Abstract
Log-linear models offer a detailed characterization of the association between categorical variables, but the breadth of their outputs is difficult to grasp because of the large number of parameters these models entail. Revisiting seminal findings and data from sociological work on social mobility, the author illustrates the use of heatmaps as a visualization technique to convey the complex patterns of association captured by log-linear models. In particular, turning log odds ratios derived from a model’s predicted counts into heatmaps makes it possible to summarize large amounts of information and facilitates comparison across models’ outcomes.
Log-linear models for contingency tables play a crucial role in the sociological study of social mobility and assortative mating. The basic goal of these models is to describe the association between categorical variables as a function of two distinct quantities: the marginal distribution of the variables and the net association between them (Agresti 2002). Mobility scholars, for example, want to distinguish temporal changes or cross-country differences in relative mobility from differences in the occupational structure across time and place. Another reason why log-linear models are appealing is that they capture
Describing complex patterns, however, comes at the cost of parsimony. Log-linear models typically involve a large number of parameters, making it difficult for researchers to directly examine a model’s outcomes or to compare across model candidates. Moreover, the multiple ways these models can represent association in contingency tables (e.g., “topological” vs. “ordinal” models, log-linear vs. log-multiplicative models; Powers and Xie 2000) preclude a common meaning for parameters across different models. For these reasons, it is customary to first decide on a preferred model (e.g., via the Akaike information criterion or the Bayesian information criterion) and then draw substantive conclusions based on it. Once a preferred model has been decided upon, the researcher will likely focus on the subset of parameters relevant to test the theories of interest, relegating the remaining results to a secondary role.
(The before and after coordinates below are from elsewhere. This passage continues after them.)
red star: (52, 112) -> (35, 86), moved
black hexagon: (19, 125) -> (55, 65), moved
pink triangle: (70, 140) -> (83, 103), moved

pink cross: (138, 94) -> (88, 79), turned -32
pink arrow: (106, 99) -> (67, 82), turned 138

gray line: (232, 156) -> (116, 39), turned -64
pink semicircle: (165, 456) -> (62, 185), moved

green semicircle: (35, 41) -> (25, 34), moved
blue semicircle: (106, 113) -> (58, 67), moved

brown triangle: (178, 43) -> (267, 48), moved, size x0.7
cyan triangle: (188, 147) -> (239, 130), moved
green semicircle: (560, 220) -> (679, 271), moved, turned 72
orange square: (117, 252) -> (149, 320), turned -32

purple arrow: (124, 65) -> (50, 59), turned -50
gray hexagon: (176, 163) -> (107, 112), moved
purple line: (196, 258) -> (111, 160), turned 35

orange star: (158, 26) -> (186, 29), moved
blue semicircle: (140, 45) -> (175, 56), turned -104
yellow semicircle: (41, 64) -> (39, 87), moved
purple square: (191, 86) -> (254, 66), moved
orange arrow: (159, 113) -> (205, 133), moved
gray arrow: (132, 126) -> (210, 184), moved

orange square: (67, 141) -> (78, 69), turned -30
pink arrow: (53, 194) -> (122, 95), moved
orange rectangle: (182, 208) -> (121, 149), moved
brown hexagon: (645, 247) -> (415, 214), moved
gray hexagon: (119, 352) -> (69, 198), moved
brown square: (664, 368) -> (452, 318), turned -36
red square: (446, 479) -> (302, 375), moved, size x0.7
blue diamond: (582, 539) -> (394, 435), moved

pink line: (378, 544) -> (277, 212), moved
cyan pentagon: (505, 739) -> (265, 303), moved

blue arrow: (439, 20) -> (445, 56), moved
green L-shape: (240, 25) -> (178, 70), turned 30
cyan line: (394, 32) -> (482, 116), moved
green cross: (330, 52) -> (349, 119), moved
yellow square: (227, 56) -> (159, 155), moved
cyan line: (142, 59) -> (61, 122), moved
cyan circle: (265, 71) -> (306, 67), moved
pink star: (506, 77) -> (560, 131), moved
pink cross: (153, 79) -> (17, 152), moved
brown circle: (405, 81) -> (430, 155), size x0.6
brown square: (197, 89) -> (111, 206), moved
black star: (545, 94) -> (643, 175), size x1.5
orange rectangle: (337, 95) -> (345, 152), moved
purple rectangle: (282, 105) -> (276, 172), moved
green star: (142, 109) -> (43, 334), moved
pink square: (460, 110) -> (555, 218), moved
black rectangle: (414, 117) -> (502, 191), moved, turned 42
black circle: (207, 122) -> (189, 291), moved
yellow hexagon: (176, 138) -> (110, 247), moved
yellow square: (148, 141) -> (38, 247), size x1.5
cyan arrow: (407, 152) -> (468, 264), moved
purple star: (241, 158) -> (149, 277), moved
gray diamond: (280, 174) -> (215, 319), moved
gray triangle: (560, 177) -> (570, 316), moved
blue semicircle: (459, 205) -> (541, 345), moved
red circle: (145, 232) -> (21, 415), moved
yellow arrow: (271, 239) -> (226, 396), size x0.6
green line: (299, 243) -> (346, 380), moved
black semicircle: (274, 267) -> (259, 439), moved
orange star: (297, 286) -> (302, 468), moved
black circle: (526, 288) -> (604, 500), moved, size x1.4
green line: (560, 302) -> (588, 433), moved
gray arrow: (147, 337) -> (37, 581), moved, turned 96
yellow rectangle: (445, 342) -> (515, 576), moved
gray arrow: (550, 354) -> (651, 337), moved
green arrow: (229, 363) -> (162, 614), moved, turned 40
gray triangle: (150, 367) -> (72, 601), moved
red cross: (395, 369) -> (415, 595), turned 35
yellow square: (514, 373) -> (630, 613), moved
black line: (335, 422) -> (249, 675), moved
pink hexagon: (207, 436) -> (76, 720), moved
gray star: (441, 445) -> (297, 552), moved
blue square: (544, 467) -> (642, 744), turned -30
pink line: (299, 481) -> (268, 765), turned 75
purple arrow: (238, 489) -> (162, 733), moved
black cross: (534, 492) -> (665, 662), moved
For the same reasons, researchers rarely compare patterns of association derived from their preferred model against
In sum, log-linear models are able to provide a rich characterization of patterns of association between variables, but the full picture is often missed because of practical constraints. I propose the use of heatmaps, a type of graph that maps values contained in a matrix into colors of different intensity, as a simple way to visualize these patterns. In particular, by turning log odds ratios derived from a model’s predicted counts into a heatmap, it is possible to visualize complex patterns of association that are otherwise hard to convey. Moreover, visualizing log odds ratios implied by different models would make it possible to compare outputs that are not always readily comparable.
Revisiting canonical work by Erikson, Goldthorpe, and Portocarero (1982) and Xie (1992), Figure 1A reports the margins-free association between class of origin and destination in England, France, and Sweden under the unidiff model, the authors’ preferred model. This figure effectively conveys the main findings from these works, namely, that patterns of relative mobility have a similar structure in all three countries, but Sweden features greater fluidity compared with France and England. Moreover, by transposing the unidiff’s 84 parameters into a single, intuitive visualization, the plots in Figure 1’s first row make it possible not only to know that there is a common (im)mobility structure but to explore its topology. In addition, comparison across all rows of Figure 1 shows that patterns implied by the unidiff model share important commonalities with those yielded by the quasi-symmetry model—Figure 1’s second row, the second best model according to the Bayesian information criterion (see the Supplemental Materials)—and the observed patters, as described by the saturated model (Figure 1’s third row).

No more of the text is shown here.